Europe summer 2019 - travelogue

I’d originally planned for a tour this summer, but when my dad’s cancer returned, I had to stop booking shows. I wasn’t even sure if I’d be able to perform at the amazing Belladrum Tartan Heart festival in Scotland, much less book an entire tour. By the time dad died, it was way too late to fill in the surrounding dates with shows, so it was either cancel the festival (as if — I’ve spent over ten years touring Europe working up the networking and playing shows to prove my worth at at a big festival — thought detour: how is it that some bands are so freaking lucky to find a manager or booking agent or exactly the right person to book them entire UK tours, the exact same venues i’ve Been dying to play for ten years and they magically have someone do all the work for them?? Y’all may be jealous of my adventures, but i’m Jealous of theirs...) or figure out some silver-lining.

In our case, the silver lining was: fuck it, let’s “summer” as a verb. I’ve always wanted to do that. I keep thinking about the narrator of Rebecca, wishing that I’d had the opportunity as a young woman to be someone’s traveling companion.
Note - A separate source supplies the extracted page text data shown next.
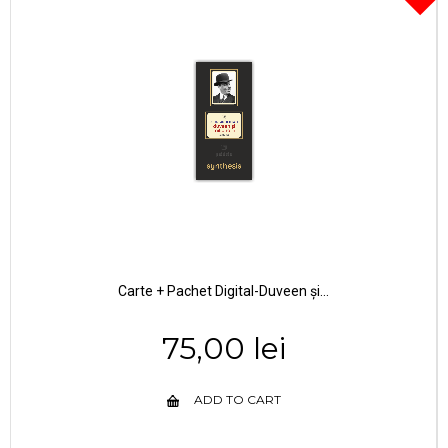
Carte + Pachet Digital-Duveen și...
75,00 lei
ADD TO CART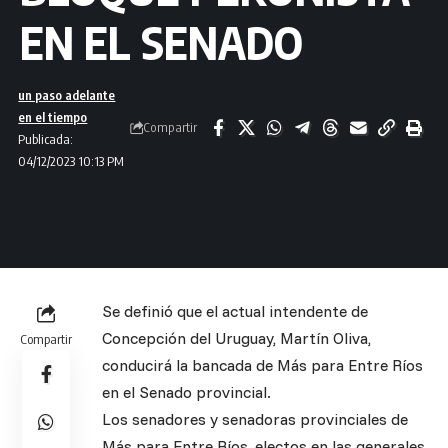
EN EL SENADO
un paso adelante
en el tiempo
Compartir
Publicada:
04/12/2023 10:13 PM
Se definió que el actual intendente de
Concepción del Uruguay, Martín Oliva,
Compartir
conducirá la bancada de Más para Entre Ríos
en el Senado provincial.
Los senadores y senadoras provinciales de
Más para Entre Ríos, electos en las generales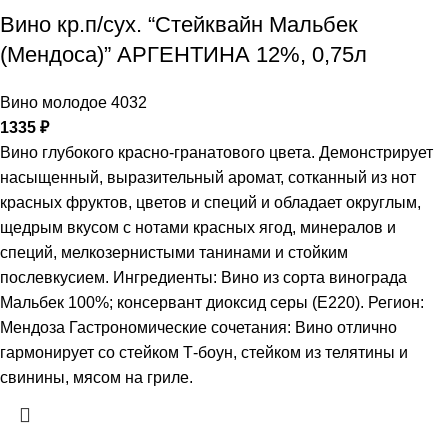
Вино кр.п/сух. “Стейквайн Мальбек
(Мендоса)” АРГЕНТИНА 12%, 0,75л
Вино молодое 4032
1335
₽
Вино глубокого красно-гранатового цвета. Демонстрирует
насыщенный, выразительный аромат, сотканный из нот
красных фруктов, цветов и специй и обладает округлым,
щедрым вкусом с нотами красных ягод, минералов и
специй, мелкозернистыми танинами и стойким
послевкусием. Ингредиенты: Вино из сорта винограда
Мальбек 100%; консервант диоксид серы (Е220). Регион:
Мендоза Гастрономические сочетания: Вино отлично
гармонирует со стейком Т-боун, стейком из телятины и
свинины, мясом на гриле.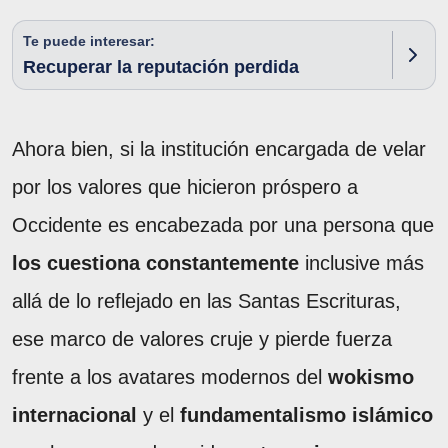
Te puede interesar:
Recuperar la reputación perdida
Ahora bien, si la institución encargada de velar
por los valores que hicieron próspero a
Occidente es encabezada por una persona que
los cuestiona constantemente
inclusive más
allá de lo reflejado en las Santas Escrituras,
ese marco de valores cruje y pierde fuerza
frente a los avatares modernos del
wokismo
internacional
y el
fundamentalismo islámico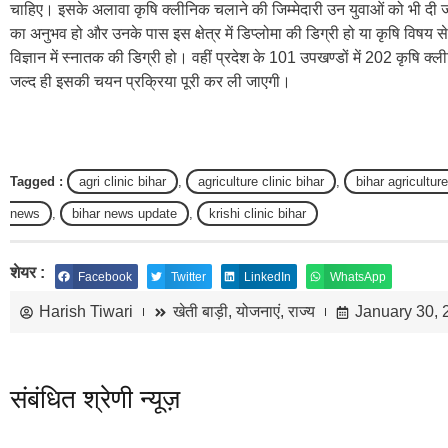
चाहिए। इसके अलावा कृषि क्लीनिक चलाने की जिम्मेदारी उन युवाओं को भी दी जा 
का अनुभव हो और उनके पास इस क्षेत्र में डिप्लोमा की डिग्री हो या कृषि विषय 
विज्ञान में स्नातक की डिग्री हो। वहीं प्रदेश के 101 उपखण्डों में 202 कृषि 
जल्द ही इसकी चयन प्रक्रिया पूरी कर ली जाएगी।
Tagged :
agri clinic bihar
,
agriculture clinic bihar
,
bihar agricultur
news
,
bihar news update
,
krishi clinic bihar
शेयर :
Facebook
Twitter
LinkedIn
WhatsApp
Harish Tiwari
खेती बाड़ी
,
योजनाएं
,
राज्य
January 30, 
संबंधित श्रेणी न्यूज़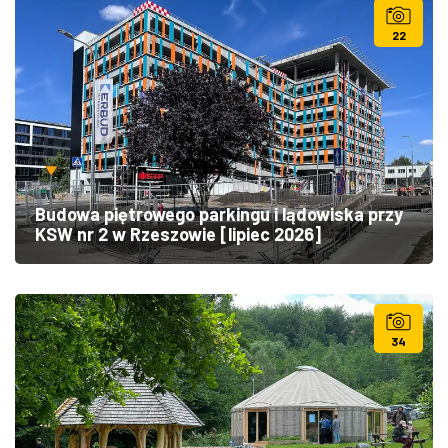
22
Budowa piętrowego parkingu i lądowiska przy
KSW nr 2 w Rzeszowie [lipiec 2026]
34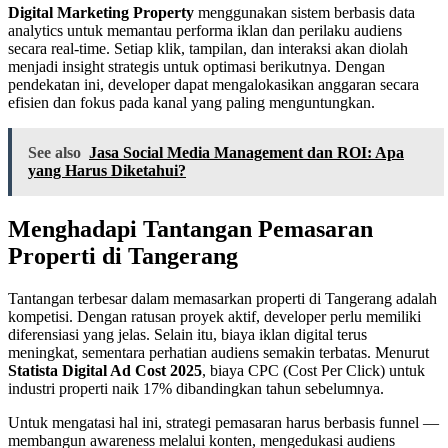
Digital Marketing Property
menggunakan sistem berbasis data
analytics untuk memantau performa iklan dan perilaku audiens
secara real-time. Setiap klik, tampilan, dan interaksi akan diolah
menjadi insight strategis untuk optimasi berikutnya. Dengan
pendekatan ini, developer dapat mengalokasikan anggaran secara
efisien dan fokus pada kanal yang paling menguntungkan.
See also
Jasa Social Media Management dan ROI: Apa
yang Harus Diketahui?
Menghadapi Tantangan Pemasaran
Properti di Tangerang
Tantangan terbesar dalam memasarkan properti di Tangerang adalah
kompetisi. Dengan ratusan proyek aktif, developer perlu memiliki
diferensiasi yang jelas. Selain itu, biaya iklan digital terus
meningkat, sementara perhatian audiens semakin terbatas. Menurut
Statista Digital Ad Cost 2025
, biaya CPC (Cost Per Click) untuk
industri properti naik 17% dibandingkan tahun sebelumnya.
Untuk mengatasi hal ini, strategi pemasaran harus berbasis funnel —
membangun awareness melalui konten, mengedukasi audiens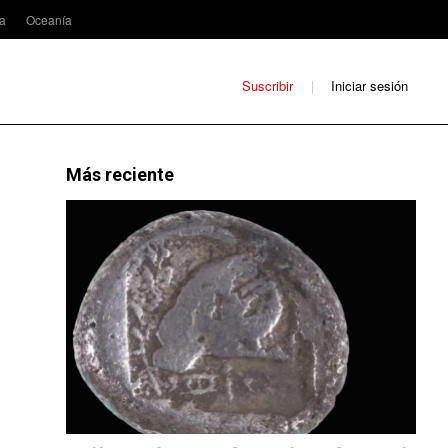
ca
Oceanía
Suscribir
Iniciar sesión
Más reciente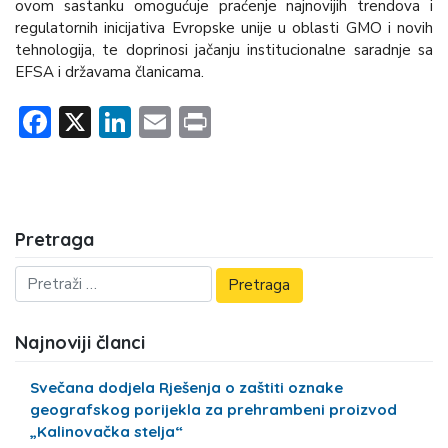
ovom sastanku omogućuje praćenje najnovijih trendova i
regulatornih inicijativa Evropske unije u oblasti GMO i novih
tehnologija, te doprinosi jačanju institucionalne saradnje sa
EFSA i državama članicama.
Facebook
X
LinkedIn
Email
Print
Pretraga
Najnoviji članci
Svečana dodjela Rješenja o zaštiti oznake
geografskog porijekla za prehrambeni proizvod
„Kalinovačka stelja“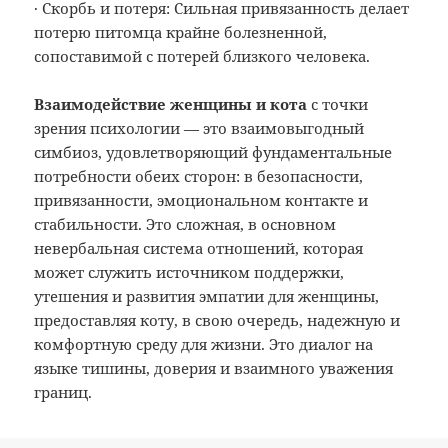
· Скорбь и потеря: Сильная привязанность делает
потерю питомца крайне болезненной,
сопоставимой с потерей близкого человека.
Взаимодействие женщины и кота
с точки
зрения психологии — это взаимовыгодный
симбиоз, удовлетворяющий фундаментальные
потребности обеих сторон: в безопасности,
привязанности, эмоциональном контакте и
стабильности. Это сложная, в основном
невербальная система отношений, которая
может служить источником поддержки,
утешения и развития эмпатии для женщины,
предоставляя коту, в свою очередь, надежную и
комфортную среду для жизни. Это диалог на
языке тишины, доверия и взаимного уважения
границ.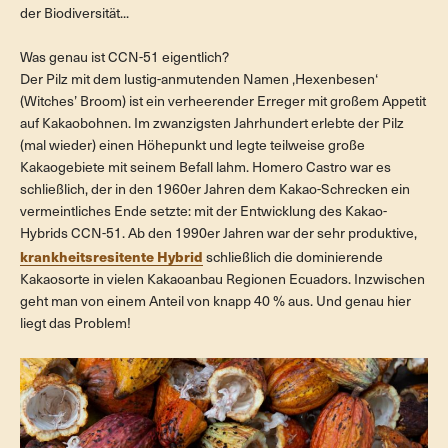
der Biodiversität...
Was genau
ist
CCN-51 eigentlich?
Der Pilz mit dem lustig-anmutenden Namen ‚Hexenbesen‘
(Witches’ Broom) ist ein verheerender Erreger mit großem Appetit
auf Kakaobohnen. Im zwanzigsten Jahrhundert erlebte der Pilz
(mal wieder) einen Höhepunkt und legte teilweise große
Kakaogebiete mit seinem Befall lahm. Homero Castro war es
schließlich, der in den 1960er Jahren dem Kakao-Schrecken ein
vermeintliches Ende setzte: mit der Entwicklung des Kakao-
Hybrids CCN-51. Ab den 1990er Jahren war der sehr produktive,
krankheitsresitente Hybrid
schließlich die dominierende
Kakaosorte in vielen Kakaoanbau Regionen Ecuadors. Inzwischen
geht man von einem Anteil von knapp 40 % aus. Und genau hier
liegt das Problem!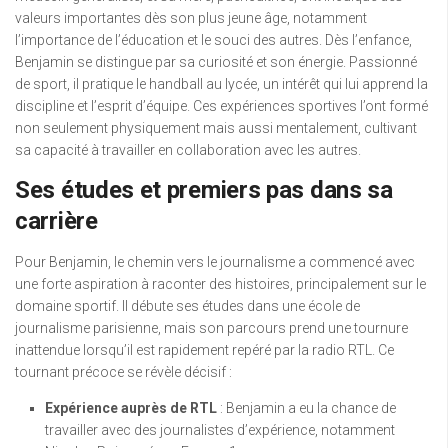
valeurs importantes dès son plus jeune âge, notamment
l’importance de l’éducation et le souci des autres. Dès l’enfance,
Benjamin se distingue par sa curiosité et son énergie. Passionné
de sport, il pratique le handball au lycée, un intérêt qui lui apprend la
discipline et l’esprit d’équipe. Ces expériences sportives l’ont formé
non seulement physiquement mais aussi mentalement, cultivant
sa capacité à travailler en collaboration avec les autres.
Ses études et premiers pas dans sa
carrière
Pour Benjamin, le chemin vers le journalisme a commencé avec
une forte aspiration à raconter des histoires, principalement sur le
domaine sportif. Il débute ses études dans une école de
journalisme parisienne, mais son parcours prend une tournure
inattendue lorsqu’il est rapidement repéré par la radio RTL. Ce
tournant précoce se révèle décisif :
Expérience auprès de RTL
: Benjamin a eu la chance de
travailler avec des journalistes d’expérience, notamment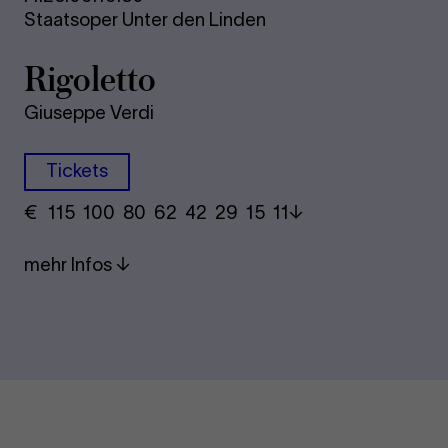
Staatsoper Unter den Linden
Rigoletto
Giuseppe Verdi
Tickets
€
​ 115 100 80​ 62 42 29​ 15 11
mehr Infos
I think I would have found a less-crazy husband in Monaco and avoided murder mysteries and lived a nice life on an English estate. Or at least, I would have made sure that my first husband was rich rather than a bass player, but I digress again ... sorry, the coffee in Europe is really strong.

We are summering in Europe mainly because I know how to budget travel, and also — and here’s my good fortune — we’d racked up a zillion Delta points between my husband’s weekly travel and having charged two funerals in the past year to our Delta Skymiles credit card. Here’s a referral link if you’d like to get your own Delta SkyMiles card and reap the travel rewards every time you buy a cup of coffee or an IKEA kitchen (another blog). 

So we cashed in years of point-hoarding to buy four plane tickets to Edinburgh and here we are!

I’ve admittedly been on less budget-travel mode than usual because, well, both my parents died recently and that’s fucking crazy, so I’m fully in #carpediem mode. My retail therapy is in the form of tickets to castles and picnics from the Harrod’s Food Hall. I don’t give a crap about name brand purses, but I do love a first class train ticket. We’ve all got our own priorities.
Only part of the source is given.